Monday, May 24, 2010

Galactic Kayn

Roland Kayn is one of the few remaining old school electronic music composers, with a resumé that includes working at the NWDR studio with Herbert Eimert in the early 1950s and live electronic improvisation in the 1960s with Gruppo di ImprovvisazioneNuova Consonanza and a side-long electronic composition, Cybernetics III, in the legendary DGG Avant-Garde series. Backed with Luigi Nono's amazing Contrappunto Dialettico Alla Mente, one of my first exposures to Nono's work and still one of my favorites.

To say that Kayn is still active at age 76 is an understatement — his output for 2009 alone consists of 30 electronics works for a total of over 36 hours of music, and his catalog currently numbers 284, many of which are multi-part suites. The longest individual work in 2009 was opus 256, a 22-part suite entitled A Little Electronic Milky Way of Sound, almost fourteen hours in total. It's being broadcast, in its entirety, on Conzertzender, a Netherlands net radio, two sessions of seven hours each starting Saturday at midnight Amsterdam time. The first half was on May 22, and the second will come on May 29.
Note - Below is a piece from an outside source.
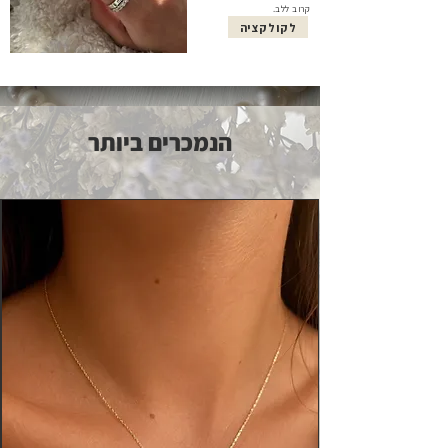
קרוב ללב.
לקולקציה
הנמכרים ביותר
I admire Kayn's music tremendously, and what I managed to hear in the last broadcast had strong family resemblances to his work on both CD and bootleg downloads LP. Anyone who's interested in hearing some of his most recent work should check it out this coming Saturday. Midnight Amsterdam is 3:00 pm on the USA West Coast, and a seven hour time span provided ample opportunity to check it out.

Friday, May 7, 2010

De Natura Sonorum 1 and 4


De Natura Sonorum thematizes contrasting binary pairs, one of which is stated at the outset with the first piece, Incidences/Resonances. Excerpts from the interview:

I wanted to check out the different ways that concrete elements could combine with electronic elements, always seeking a certain homogeneity. It was about making composite objects, where the attack was concrete and the "resonance" electronic. In spite of the artificial operation of the montage, I stayed within the natural logic of the percussive objects (percussion-resonance).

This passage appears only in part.